I should have known.
After how many years of dealing/healing and still my foot starts bouncing under the table and I have to concentrate on the trainer’s voice–I’m not lost in a flashback, just mighty uncomfortable. A few times I look away at the city lights just to retreat a bit from the subject matter.
I wonder if I’m ever going to be okay.
“If the foundation gets broken, the building is weak. The higher they try to rise, the more the building gets jacked up.”
That makes sense. Everything makes sense-I recognize too many traits of jacked-upness in my own life. Sigh….Foundation work is a mess and costs a fortune–but that’s God’s job, right? The truth is that my foundation was broken, but it’s being fixed, and I can help fix other people’s foundations now—right? That fragile thread is all that is keeping me from leaving that training room and admitting defeat.
Then someone asks the question: “Can they ever be fixed?”
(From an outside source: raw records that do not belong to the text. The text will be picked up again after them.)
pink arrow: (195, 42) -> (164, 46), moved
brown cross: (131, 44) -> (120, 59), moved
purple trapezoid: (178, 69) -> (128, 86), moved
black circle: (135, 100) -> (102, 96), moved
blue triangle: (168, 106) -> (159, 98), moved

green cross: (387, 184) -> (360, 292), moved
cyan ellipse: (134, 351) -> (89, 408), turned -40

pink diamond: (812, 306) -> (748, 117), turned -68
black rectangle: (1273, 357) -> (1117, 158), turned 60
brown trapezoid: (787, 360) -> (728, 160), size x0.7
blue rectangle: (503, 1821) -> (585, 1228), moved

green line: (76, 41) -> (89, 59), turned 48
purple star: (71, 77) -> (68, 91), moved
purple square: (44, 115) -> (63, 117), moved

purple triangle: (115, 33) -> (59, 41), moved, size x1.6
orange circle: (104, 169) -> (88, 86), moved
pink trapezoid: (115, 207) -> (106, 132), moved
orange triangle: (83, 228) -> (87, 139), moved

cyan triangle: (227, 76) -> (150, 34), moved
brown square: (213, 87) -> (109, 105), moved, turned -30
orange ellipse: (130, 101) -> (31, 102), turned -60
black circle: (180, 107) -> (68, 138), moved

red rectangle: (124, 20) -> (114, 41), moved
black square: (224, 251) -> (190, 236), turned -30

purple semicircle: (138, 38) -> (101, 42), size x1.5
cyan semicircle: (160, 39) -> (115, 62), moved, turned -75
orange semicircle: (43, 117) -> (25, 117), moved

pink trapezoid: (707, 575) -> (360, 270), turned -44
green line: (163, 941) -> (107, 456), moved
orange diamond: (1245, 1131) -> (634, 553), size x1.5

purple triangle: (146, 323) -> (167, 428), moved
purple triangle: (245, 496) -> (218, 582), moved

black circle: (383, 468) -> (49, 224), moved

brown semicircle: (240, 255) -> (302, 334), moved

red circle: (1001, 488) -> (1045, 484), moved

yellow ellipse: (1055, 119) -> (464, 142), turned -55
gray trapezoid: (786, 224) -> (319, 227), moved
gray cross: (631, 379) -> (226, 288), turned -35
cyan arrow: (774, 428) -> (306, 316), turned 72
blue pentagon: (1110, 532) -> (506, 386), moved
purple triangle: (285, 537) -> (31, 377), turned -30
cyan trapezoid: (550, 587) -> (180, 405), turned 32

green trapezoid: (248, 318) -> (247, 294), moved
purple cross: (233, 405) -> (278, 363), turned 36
What kind of question is that? Why are you here if you have to ask that question? Can they ever be fixed? Your face needs to be fixed!
The trainer was quick to answer that STUPID question–she couldn’t yell “HELL, YES! What are you doing here if you have to ask that question?”–she said “Of course!” and I really didn’t hear the rest because of the buzzing in my head.
I remember talking a little too much to the trainer afterward–seeking some validation/attention from the authority figure–and of course feeling embarrassed about it all the way home–stinging from knowing that they (all of them at CASA) are rolling their eyes behind my back, judging my neediness and being entertained at my expense–
And all of these ridiculous, irrational insecurities lead back to the question:
“Will I ever get fixed?”

I thought about taking care of that bottle of Merlot that's been getting lonely on the wine rack--
I thought about stopping and getting a half gallon of Extreme Moose Tracks to share with me, myself, and I.
I thought about getting the entire box of Ritz crackers and giving Mr. P the stink eye when he glanced at me...
I sang with Aretha all the way home.

It was late when I got there, and cold outside. I took my last vanilla cigar outside and stood in the back yard in the full moonlight, smoking and thinking. Mr. P came outside for a minute--it was COLD--but I wasn't ready to share with him. Always the same old same old.

Will I ever be fixed?

I thought about my last post and those powerful words--

"You're about to be given new grounds for believing."

"I am, right now, Resurrection and Life."

"Didn't I tell you that if you believed, you would see the glory of God?"

I paced that backyard, trying to stay one step ahead of despair. "I'm not feeling it, God. I'm just not feeling the glory."

He led me to a spot and I looked up--and there, in the lit up dining room window, were my three lovelies, telling stories, reading, drawing--just being glorious.

Jesus looked me right in the eye and said (say it with me!):

Didn't I tell you that if you believed, you would see the glory of God?!"